Yeah, we're expecting it to be around $250 million for the year pendulum. And I would say it's going to be you know, we're going to say it's consistent with the rest of our business, sort of low single digits.

speaker
Bora
Analyst, J.P. Morgan

Just to follow up, you said $250 million in addition. I'm just looking at the guidance. I think the guidance versus last or the last fiscal year came up, you'd be adding something like $211, $214. So I'm trying to understand if you're adding $250 million from this acquisition is the organic business looks weak, a little bit weak. So I'm trying to understand the raptable piece. ARR, $250 million, I understand. But to revenue, the raptable piece, is that lower?

speaker
Anthony
Chief Financial Officer

Yeah, well, one thing to keep in mind is there's one month contribution from ShareFile in 24. So there's maybe a $230, $229 million incremental contribution. And yeah, the base business on a pure revenue perspective, As we deal with, and we've talked about this before, the timing of contract renewals for things like Data Direct and even OpenEdge, to the extent we have multi-year term license renewals that either come in or don't in a particular year, the revenue can get lumpy one way or another, which is why we continue to focus on ARR, which I would say we're expecting growth in ARR. And if you look at 24, even without share file, ARR grew by probably around 2%, which was probably a little ahead of where we thought it would be. I think next year with share file, we're expecting continued ARR growth. So yeah, you can, if you sort of unwrap, let's say 228, 229 million for the incremental share file revenue in 25, you do have an FX impact of maybe five, $6 million on the year.

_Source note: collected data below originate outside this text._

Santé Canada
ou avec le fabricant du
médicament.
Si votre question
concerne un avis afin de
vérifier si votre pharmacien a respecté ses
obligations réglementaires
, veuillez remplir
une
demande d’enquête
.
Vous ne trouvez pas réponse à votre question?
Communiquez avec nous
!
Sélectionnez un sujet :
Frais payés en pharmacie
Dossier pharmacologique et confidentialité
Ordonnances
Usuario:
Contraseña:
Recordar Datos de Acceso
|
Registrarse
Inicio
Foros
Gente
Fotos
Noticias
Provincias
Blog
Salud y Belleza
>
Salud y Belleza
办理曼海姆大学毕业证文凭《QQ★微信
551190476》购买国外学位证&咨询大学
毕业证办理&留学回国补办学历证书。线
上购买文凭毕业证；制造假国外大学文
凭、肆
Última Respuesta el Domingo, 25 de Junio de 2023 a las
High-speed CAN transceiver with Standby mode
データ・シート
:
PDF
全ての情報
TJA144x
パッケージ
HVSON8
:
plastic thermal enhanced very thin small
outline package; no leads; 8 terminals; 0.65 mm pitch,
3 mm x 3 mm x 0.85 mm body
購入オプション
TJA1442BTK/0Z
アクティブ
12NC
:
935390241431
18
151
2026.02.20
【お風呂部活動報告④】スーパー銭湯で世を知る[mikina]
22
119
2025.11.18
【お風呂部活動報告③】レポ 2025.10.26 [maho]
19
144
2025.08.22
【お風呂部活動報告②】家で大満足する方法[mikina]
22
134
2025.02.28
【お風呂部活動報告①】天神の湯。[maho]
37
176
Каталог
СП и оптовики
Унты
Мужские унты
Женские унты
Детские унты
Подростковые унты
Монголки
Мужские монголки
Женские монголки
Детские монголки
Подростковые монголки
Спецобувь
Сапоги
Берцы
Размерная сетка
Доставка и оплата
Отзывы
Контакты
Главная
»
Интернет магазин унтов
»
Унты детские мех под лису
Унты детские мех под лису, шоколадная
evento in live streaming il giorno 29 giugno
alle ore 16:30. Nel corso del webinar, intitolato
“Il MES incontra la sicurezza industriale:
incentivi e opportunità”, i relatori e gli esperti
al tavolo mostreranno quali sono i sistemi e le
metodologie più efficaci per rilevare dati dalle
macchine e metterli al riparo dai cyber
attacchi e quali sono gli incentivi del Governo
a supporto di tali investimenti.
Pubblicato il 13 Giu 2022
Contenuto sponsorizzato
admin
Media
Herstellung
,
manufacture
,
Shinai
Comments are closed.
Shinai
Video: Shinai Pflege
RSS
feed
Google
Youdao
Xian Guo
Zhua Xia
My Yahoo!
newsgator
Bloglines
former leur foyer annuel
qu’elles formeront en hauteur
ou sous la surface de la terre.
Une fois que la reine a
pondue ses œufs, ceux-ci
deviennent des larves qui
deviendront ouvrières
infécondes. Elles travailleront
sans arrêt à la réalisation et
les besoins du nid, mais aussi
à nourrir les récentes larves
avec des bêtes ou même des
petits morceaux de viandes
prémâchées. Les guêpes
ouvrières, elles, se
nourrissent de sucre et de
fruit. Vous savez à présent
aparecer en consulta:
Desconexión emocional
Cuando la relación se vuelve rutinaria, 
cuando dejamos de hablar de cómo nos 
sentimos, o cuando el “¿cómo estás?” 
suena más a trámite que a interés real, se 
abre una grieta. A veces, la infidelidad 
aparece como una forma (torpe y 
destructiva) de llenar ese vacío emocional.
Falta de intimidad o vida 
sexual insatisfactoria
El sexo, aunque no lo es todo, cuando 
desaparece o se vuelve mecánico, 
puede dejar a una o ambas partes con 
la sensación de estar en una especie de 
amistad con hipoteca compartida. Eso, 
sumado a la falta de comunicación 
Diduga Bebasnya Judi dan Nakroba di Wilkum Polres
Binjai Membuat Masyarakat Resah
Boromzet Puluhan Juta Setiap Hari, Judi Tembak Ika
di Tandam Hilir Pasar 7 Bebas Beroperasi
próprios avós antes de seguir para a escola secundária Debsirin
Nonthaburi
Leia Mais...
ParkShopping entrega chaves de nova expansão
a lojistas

And then there's going to be a little variability from timing of contract renewals for things like data direct.

speaker
Bora
Analyst, J.P. Morgan

Understood, Victor. Thank you.

speaker
Operator
Conference Operator

Yep. Thank you. I'm showing no further questions in the queue at this time. I would now like to turn the call back over to Mr. Yogesh Gupta for any closing remarks.

speaker
Yogesh Gupta
CEO

Thank you, Cherie. To close, we're delighted with our performance in FY24, and we're looking forward to an exciting FY25. Thanks again for joining us, everyone. Have a good night.

speaker
Operator
Conference Operator

Thank you all for participating. This concludes today's program. You may now disconnect.